Room: AAPM ePoster Library
Purpose: To develop a dosimetry framework for reconstructing radiotherapy organ dose for a retrospective epidemiological study of late effects within the National Wilms Tumor Study (NWTS). We describe the methods and workflow for how organ doses will be reconstructed for ~5000 patients in the cohort.
Methods: Patient radiotherapy plans are reconstructed from original paper records. As CT images are not available, body size-dependent computational human phantoms were selected from a library as surrogate anatomies for the dosimetry. Patients were matched to phantoms based on gender, height, and weight (increments of 10-cm and 5-kg). As needed, missing height/weight variables were imputed according to standard growth charts. A DICOM-CT and corresponding Structure file containing the organ contours for each phantom are imported into a treatment planning system (TPS) for reconstruction of the fields from the paper records. The plans are reconstructed by a medical physicist under the supervision of a radiation oncologist familiar with the protocols used during the NTWTS trials. As the TPS is inaccurate in the out-of-field region, Monte Carlo simulation is performed to improve the organ dose calculation. In-house scripts are used to automatically convert the DICOM-RT to input files for simulation using the XVMC code.

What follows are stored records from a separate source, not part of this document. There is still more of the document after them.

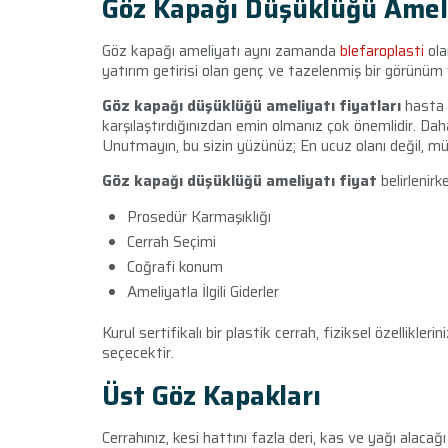
Göz Kapağı Düşüklüğü Amel
Göz kapağı ameliyatı aynı zamanda
blefaroplasti
ola
yatırım getirisi olan genç ve tazelenmiş bir görünüm
Göz kapağı düşüklüğü ameliyatı fiyatları
hasta 
karşılaştırdığınızdan emin olmanız çok önemlidir. Dah
Unutmayın, bu sizin yüzünüz; En ucuz olanı değil, m
Göz kapağı düşüklüğü ameliyatı fiyat
belirlenir
Prosedür Karmaşıklığı
Cerrah Seçimi
Coğrafi konum
Ameliyatla İlgili Giderler
Kurul sertifikalı bir plastik cerrah, fiziksel özellikler
seçecektir.
Üst Göz Kapakları
Cerrahınız, kesi hattını fazla deri, kas ve yağı alacağ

Results: A full patient-phantom matching was performed for the NWTS cohort. Radiotherapy plans were reconstructed for the first 300 patients and exported from the TPS for Monte Carlo dosimetry. Doses are calculated for more than 100 organs pre-defined in the phantoms. The NWTS patients were treated with a variety of photon energies: Co-60(30%), 2MV(2%), 4MV(43%), 6MV(12%), 8MV(4%), 10MV(6%), and other/unknown(3%). The most common treatment fields were: abdomen(15%), right-flank(28%), left-flank(35%), chest+other fields(22%).
Conclusion: The organ dosimetry for the NWTS cohort will be used to understand causes of late effects following radiotherapy and will provide valuable information for developing dose tolerance criteria for mitigating toxicity.